New MnIIMnIII8 and MnII2MnIII10MnIV2 clusters from the reaction of methyl 2-pyridyl ketone oxime with [Mn12O12(O2CR)16(H2O)4

Abstract

The syntheses, crystal structures and magnetic properties of two mixed-valence Mn clusters [MnIIMnIII8O6(mpko)3(O2CMe)11] (1) and [MnII2MnIII10MnIV2O12(mpko)6(O2CPh)12(H2O)2] (2) are reported.
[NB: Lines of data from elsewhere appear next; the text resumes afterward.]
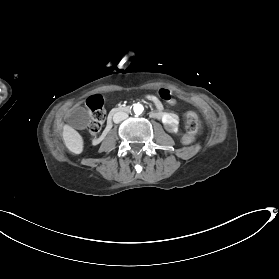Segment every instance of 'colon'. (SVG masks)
Segmentation results:
<instances>
[{
  "label": "colon",
  "mask_w": 279,
  "mask_h": 279,
  "mask_svg": "<svg viewBox=\"0 0 279 279\" xmlns=\"http://www.w3.org/2000/svg\"><path fill=\"white\" fill-rule=\"evenodd\" d=\"M105 121V113L102 108L96 109L91 116L88 132L92 135H95L100 132L102 129L103 123ZM185 125L188 132V135L184 138L186 143H190L193 140V136L197 134L200 130V120L198 115L193 112H187L185 115Z\"/></svg>",
  "instance_id": "colon-1"
}]
</instances>
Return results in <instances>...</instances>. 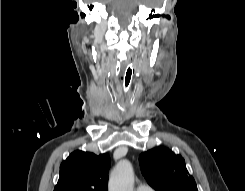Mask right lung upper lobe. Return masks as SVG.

They were obtained from the corresponding reactions in MeCN of [Mn12O12(O2CR)16(H2O)4] (R = Me (3), Ph (4)) with eight equivalents of methyl(pyridine-2-yl)ketone oxime (mpkoH). The cores of 1 and 2 are structurally related: 1 possesses a [Mn9(µ3-O)6]14+ core with an unusual topology comprising a near-planar MnIII-centered MnIII6 hexagon with additional MnII and MnIII ions above and below the plane. Complex 2 possesses a [Mn14(µ4-O)2(µ3-O)10]18+ core that can be described as a dimer of two Mn7 incomplete-cores of 1. It is also a rare example of a Mn cluster containing three Mn oxidation states. Fits of variable-temperature, solid-state dc magnetic susceptibility data collected in a 0.1 T field in the 5.0–300 K range established that 1 and 2 possess ground state spins of S = 3/2 and S = 1, respectively, which were confirmed by ac in-phase susceptibility data.